## Data for analysis

________________________________________

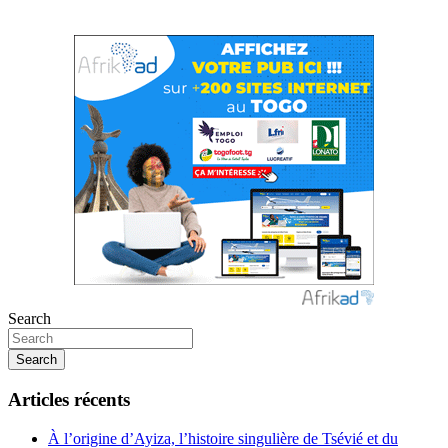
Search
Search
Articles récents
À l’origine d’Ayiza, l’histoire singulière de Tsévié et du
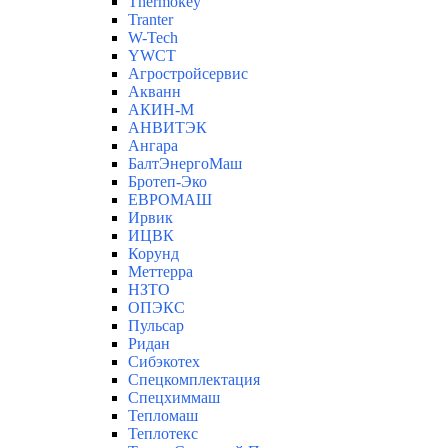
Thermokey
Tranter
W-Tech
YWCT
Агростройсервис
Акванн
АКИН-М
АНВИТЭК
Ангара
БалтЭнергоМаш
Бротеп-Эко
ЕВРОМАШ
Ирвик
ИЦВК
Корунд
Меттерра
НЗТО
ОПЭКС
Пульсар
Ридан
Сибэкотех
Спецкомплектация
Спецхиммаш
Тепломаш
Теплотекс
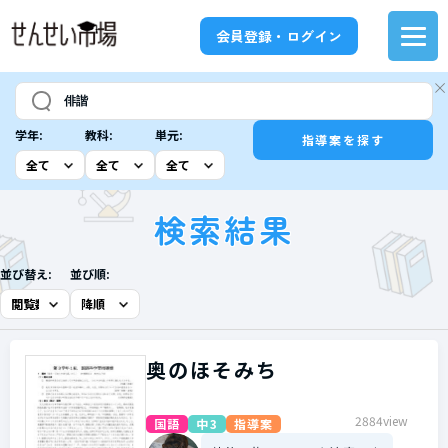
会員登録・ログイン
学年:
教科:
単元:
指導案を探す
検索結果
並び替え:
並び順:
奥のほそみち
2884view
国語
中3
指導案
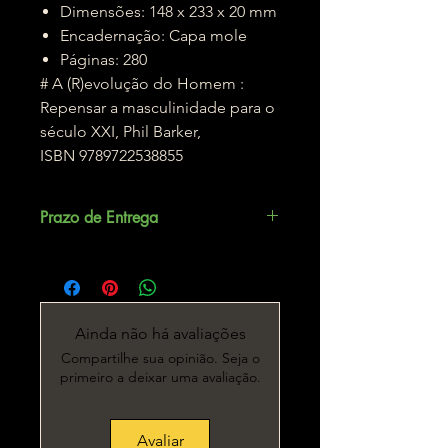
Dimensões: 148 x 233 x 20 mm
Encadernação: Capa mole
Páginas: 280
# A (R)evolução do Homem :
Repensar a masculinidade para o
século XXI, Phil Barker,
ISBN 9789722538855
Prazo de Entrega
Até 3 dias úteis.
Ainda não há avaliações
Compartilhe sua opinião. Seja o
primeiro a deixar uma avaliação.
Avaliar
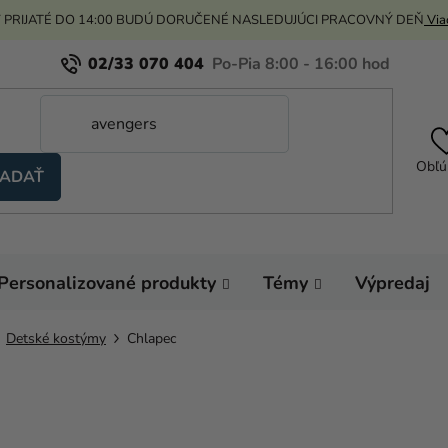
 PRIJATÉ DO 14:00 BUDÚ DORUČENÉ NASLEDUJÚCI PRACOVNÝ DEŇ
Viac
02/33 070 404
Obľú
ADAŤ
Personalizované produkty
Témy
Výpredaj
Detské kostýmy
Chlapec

________________________________________

If a record holds a picture, leave the picture out and copy everything else exactly.

Search
Search
Articles récents
À l’origine d’Ayiza, l’histoire singulière de Tsévié et du
Thermokey
Tranter
W-Tech
YWCT
Агростройсервис
Акванн
АКИН-М
АНВИТЭК
Ангара
БалтЭнергоМаш
Бротеп-Эко
ЕВРОМАШ
Ирвик
ИЦВК
Корунд
Меттерра
НЗТО
ОПЭКС
Пульсар
Ридан
Сибэкотех
Спецкомплектация
Спецхиммаш
Тепломаш
Теплотекс
会員登録・ログイン
学年:
教科:
単元:
指導案を探す
検索結果
並び替え:
並び順:
奥のほそみち
2884view
国語
中3
指導案
Dimensões: 148 x 233 x 20 mm
Encadernação: Capa mole
Páginas: 280
# A (R)evolução do Homem :
Repensar a masculinidade para o
século XXI, Phil Barker,
ISBN 9789722538855
Prazo de Entrega
Até 3 dias úteis.
Ainda não há avaliações
Compartilhe sua opinião. Seja o
primeiro a deixar uma avaliação.
Avaliar
 PRIJATÉ DO 14:00 BUDÚ DORUČENÉ NASLEDUJÚCI PRACOVNÝ DEŇ
Viac
02/33 070 404
Obľú
ADAŤ
Personalizované produkty
Témy
Výpredaj
Detské kostýmy
Chlapec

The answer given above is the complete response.